Davacılar vekili istinaf dilekçesinde; müvekkil … … için 3.000,00-TL manevi tazminata hükmedilmesinin kabul edilemeyeceğini, müvekkilin çocuk yaşta hafıza kaybı yaşadığını, kazanın etkisinden uzun süre çıkamayarak travmalar geçirdiğini, hükmedilen manevi tazminat miktarının düşük kaldığını, yine müvekkil … için manevi tazminat talebi 150.000,00 TL olmasına rağmen 75.000,00 TL’ye hükmedildiğini, kazadan sonra 34 yaşında genç bir kadın olan müvekkilin yatağa bağlı kaldığını, hükmedilen manevi tazminat miktarının yetersiz olduğunu, yerel mahkemece gerekçeli karar maddi tazminat ve manevi tazminat başlığı ayrımlarına tabi tutularak hazırlandığını, manevi tazminat başlığı altında davalı sigorta şirketinin sorumluluğuna hükmedilmediğini, manevi tazminattan davalı asillerin sorumlu tutulduğunu, ancak reddolunan manevi tazminat miktarı üzerinden davalı yana vekalet ücreti yazılırken, manevi tazminat başlığına hiçbir dahili olmayan davalı sigorta şirketine de aynı miktarda karşı vekalet ücretine hükmedilmesinin isabetsiz olduğunu, yerel mahkemece, maddi tazminata hükmedilirken faiz başlangıç tarihi hususunda hataya düşüldüğünü, davalı sigorta şirketinin maddi tazminata dair faiz başlangıç tarihi; başvuru sonrası temerrüt tarihi olan 08.12.2016 tarihi olduğunu, davalı gerçek kişilerin hükmedilen maddi tazminatın faiz başlangıç tarihinin ise olay tarihi 16.07.2015 tarihi olduğunu, yerel mahkemece aksi yönde her iki davalı açısından da 08.12.2016 tarihinden itibaren faize hükmedilmesinin usul ve yasaya aykırı olduğunu belirterek kararın kaldırılmasını istemiştir.

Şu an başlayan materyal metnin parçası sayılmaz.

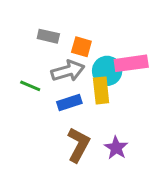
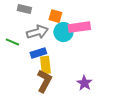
orange square: (81, 47) -> (55, 16), moved
yellow rectangle: (101, 90) -> (45, 65), moved
purple star: (116, 148) -> (84, 83), moved

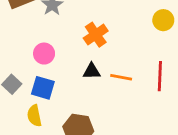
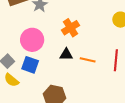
pink circle: (44, 54) -> (32, 40), size x1.5
yellow semicircle: (34, 116) -> (11, 80), moved, turned -42

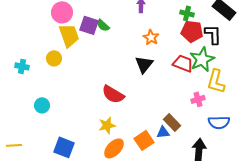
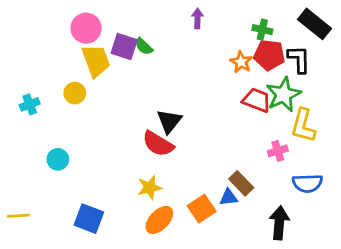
orange star: (151, 37) -> (241, 62), moved
black triangle: (144, 64) -> (169, 121), moved
cyan cross: (22, 66) -> (30, 104), turned -32

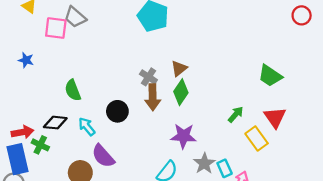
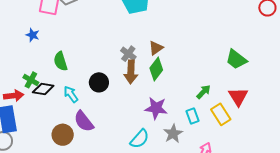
blue star: (26, 60) -> (33, 35), moved
green cross: (40, 145) -> (31, 80), moved
cyan rectangle: (225, 168) -> (193, 116), moved

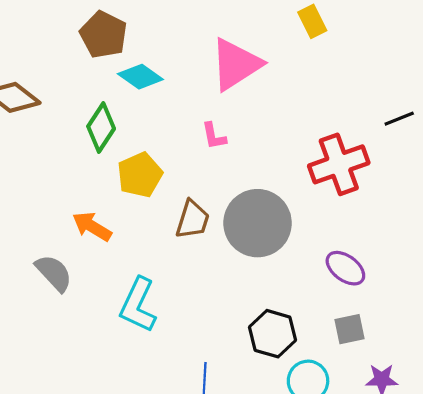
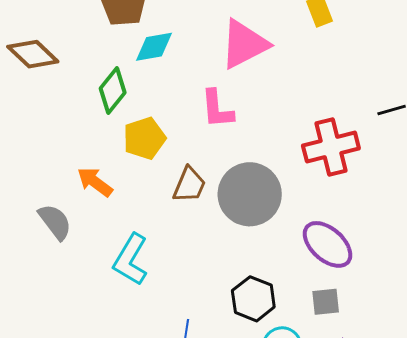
cyan diamond: (140, 77) -> (154, 47), turned -51
pink L-shape: (214, 136) -> (217, 109), size x1.5
purple ellipse: (345, 268) -> (328, 244), size x1.4

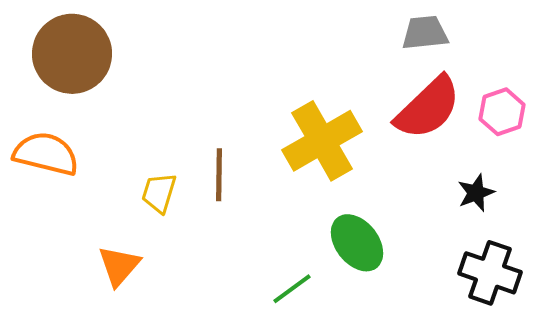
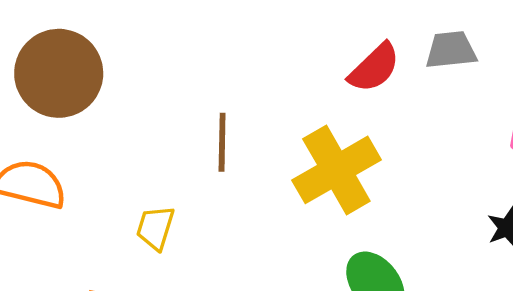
red semicircle: (428, 108) -> (374, 68), moved, size x0.7
brown line: (219, 175) -> (222, 142), moved

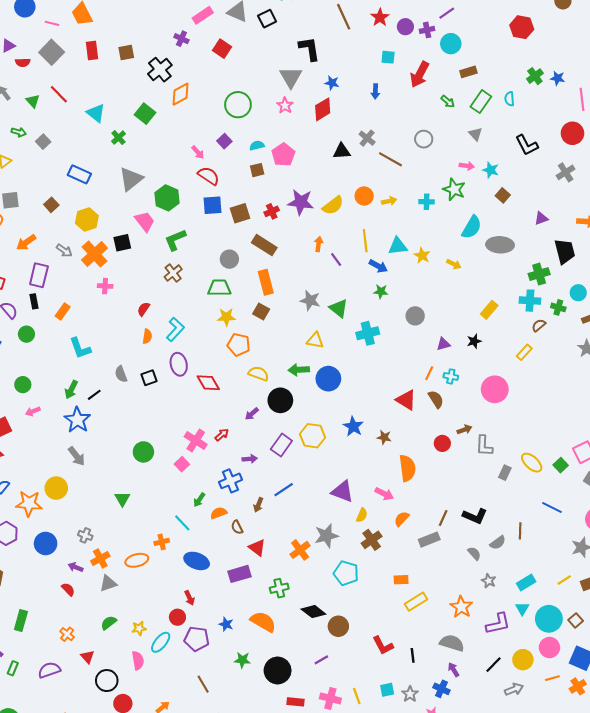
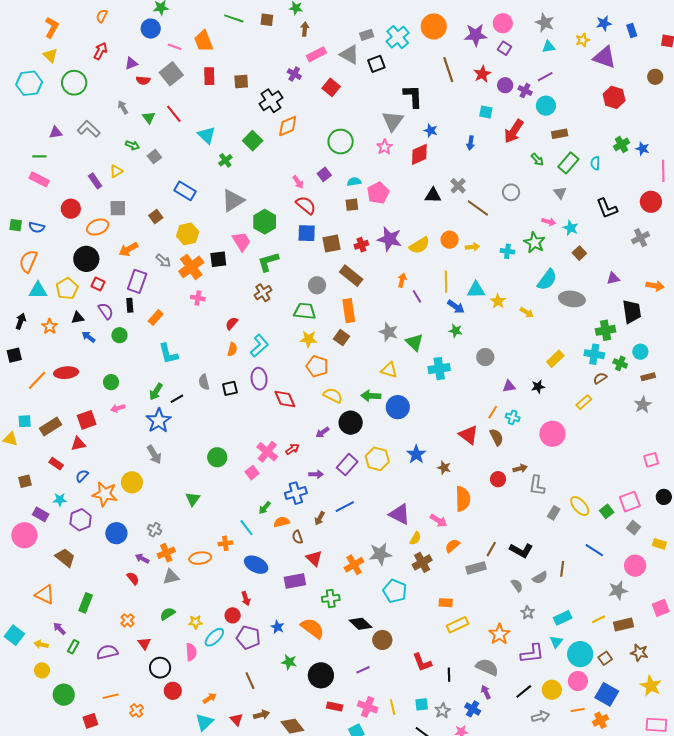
purple cross: (427, 30) -> (525, 90), turned 32

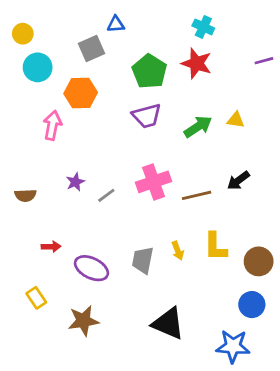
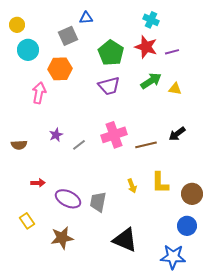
purple line: (264, 61) -> (172, 52), moved
green arrow: (198, 127) -> (151, 81), moved
gray trapezoid: (143, 260) -> (98, 202), moved

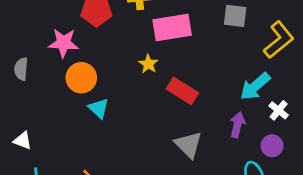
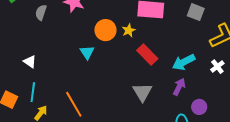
orange circle: (81, 78) -> (105, 30), moved
cyan arrow: (255, 86) -> (184, 62), moved
white cross: (279, 110) -> (217, 67), moved

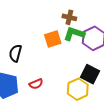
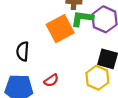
orange square: (53, 39) -> (60, 29), size x1.4

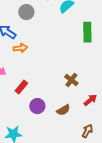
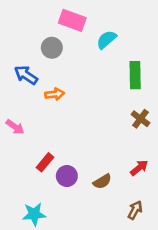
orange arrow: (20, 48) -> (55, 94), moved
brown cross: (71, 80) -> (141, 119), moved
red rectangle: (21, 87) -> (45, 162), moved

Davalı… Sigorta A.Ş. vekili istinaf dilekçesinde, faiz türünün hatalı olduğunu, avans faize hükmedilemeyeceğini, müvekkil sigorta şirketi nezdinde sigortalı … marka ve modelli araç poliçede her ne kadar kamyonet olarak kaydedilmiş olsa da hususi amaçla kullanıldığı için haksız fiil hükümleri uyarınca tazminat talebinde uygulanacak faizin yasal faiz olduğunu, ticari amaçla kullanılmadığını, yerel mahkeme tarafından maddi tazminatın yalnızca davacı … için kabul edildiğini ve toplam 93.118,54 TL maddi tazminatın kabulüne, manevi tazminat yönünden ise … için 75.000,00 TL, … … için 3.000,00 TL manevi tazminatın kabulüne karar verildiğini, maddi tazminat yönünden davacı … … için hüküm dahi kurulmamışken ve davacının da … … adına maddi tazminat talebi yokken yalnızca kızı adına veli olarak ikame ettiği davada; maddi tazminat adına kendisi için AAÜT uyarınca 12.796,26 TL nispi vekalet ücretine hükmedilmesinin hatalı olduğunu, geçici iş göremezlik tazminatı, tedavi giderleri, taksi gideri ve belgeli giderlerin SGK’nın sorumluluğunda olduğunu belirterek kararın kaldırılmasını istemiştir.
DELİLLERİN DEĞERLENDİRİLMESİ ve GEREKÇE
Mahkemece verilen kararda kamu düzenine aykırılık görülmediğinden, HMK’nın 355. maddesi gereğince istinaf edenin sıfatına göre ve istinaf sebepleri ile sınırlı olarak yapılan inceleme sonucunda;
Dava, trafik kazasından kaynaklanan cismani zarar nedeniyle maddi ve manevi tazminat istemidir.
Davacı vekili 26/10/2018 tarihli beyan dilekçesinde, 10.000,00 TL’lik maddi tazminat kaleminin 4.000,00 TL’sinin tedavi gideri, kalan miktarın kazanç kaybına ilişkin olduğunu, müvekkilin bu dönemde yatağa bağlı kaldığını, tedavi gideri yaptığını, taksi kullanmak zorunda kaldığını, ayrıca bu dönemde çalışamadığını belirtmiş, aktüer bilirkişi raporundan sonra verdiği ıslah dilekçesi ile talebini, geçici iş göremezlik tazminatı, sürekli iş göremezlik tazminatı, tedavi gideri, bakıcı gideri olarak ıslah etmiş, mahkemece ıslah dilekçesi doğrultusunda davanın kabulüne karar verilmiştir.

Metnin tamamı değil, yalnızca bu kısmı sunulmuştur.